Coda and Replication

Coda is a filesystem derived from version 2 of the AFS file system that we use on campus. It implements replication for writeable volumes. Let's take a quick look at its approach, which is based on a form of vector logical time, known as a Coda Version Vector (CVV), and which is interesting because it uses an optimistic approach and allows clients to resolve conflicts latently.
Each CVV contains one entry for each host server. Each entry is the version number of the file on the corresponding server.

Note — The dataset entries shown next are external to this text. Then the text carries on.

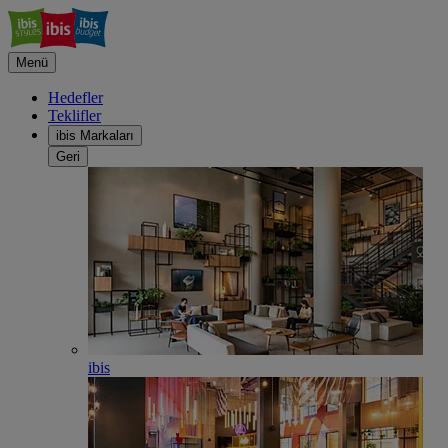
Menü
Hedefler
Teklifler
ibis Markaları
Geri
ibis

In the perfect case, the entry for each replica will be identical. But, should an update reach only a portion of the servers, some servers will have newer versions than others.
In Coda, the client request a file via a three-step process.

It asks all replicas for their version number
It then asks the replica with the greatest version number for the file
If the servers don't agree about the files version, the client can direct the servers to update a client that is behind, or inform them of a conflict. CVVs are compared just like vector timestamps. A conflict exists if two CVVs are concurrent, because concurrent vectors indicate that each server involved has seen some changes to the file, but not all changes.

In the perfect case, when the client writes a file, it does it in a multi-step process:

The client sends the file to all servers, along with the original CVV.
Each server increments its entry in the file's CVV and ACKS the client.
The client merges the entries form all of the servers and sends the new CVV back to each server.
If a conflict is detected, the client can inform the servers, so that it can be resolved automatically, or flagged for mitigation by the user.

Given this process, let's consider what happens if one or more servers should fail. In this case, the client cannot contact the server, so it temporarily forgets about it. The collections of volume servers that the client can communicate with is known as the Available Volume Storage Group (AVSG). The AVSG is a subset of the full VSG.
In the event that the AVSG is smaller than the VSG, the client does nothing special. It goes throguh the same process as before, but only involves those servers in the AVSG.
Eventually when the partitioned or failed server becomes accessible, it will be added back to the AVSG. At this point, it will be involved in reads and writes. When this happens, the client will begin to notice any writes it has missed, because its CVV will be behind the others in the group. This will be automatically fixed by the a write operation.
Coda clients also periodically poll the members of their VSG. If they find that hosts have appeared that are not currently in their AVSG, they add them. When they add a server in the VSG back to the AVSG, they must compare the VVV's. If the new server's VVV does not match the client's copy of the VVV, thier is a conflict. To force a resolution of this conflict, the client drops all callbacks in the volume. This is because the server had updates while it was disconnected, but the client (because it couldn't talk to the server) missed the callbacks.
Now, let's assume that the network is partitioned. Let's say that half of the network is accessible to one client and the other half to the other client. If these clients play with different files, everything works as it did above. But if they play with the same files, a write-write conflict will occur. The servers in each partition will update their own version numbers, but not the other. For example, we could see the following:
  Initial:     <1,1,1,1>
               <1,1,1,1>
               <1,1,1,1>
               <1,1,1,1>

  --------- Partition 1/2 and 3/4 ----------
  Write 1/2:   <2,2,1,1>
               <2,2,1,1>

  Write 3/4:   <1,1,2,2>
               <1,1,2,2>


  --------- Partition repaired ----------
  Read (ouch!) <1,1,2,2>
               <1,1,2,2>
               <2,2,1,1>
               <2,2,1,1>
  
The next time a client does a read (or a write), it will detect the inconsistency. This inconsistency cannot be resolved automatically and must be repaired by the user. Coda simply flags it and requests the user's involvement before permitting a subsequent access.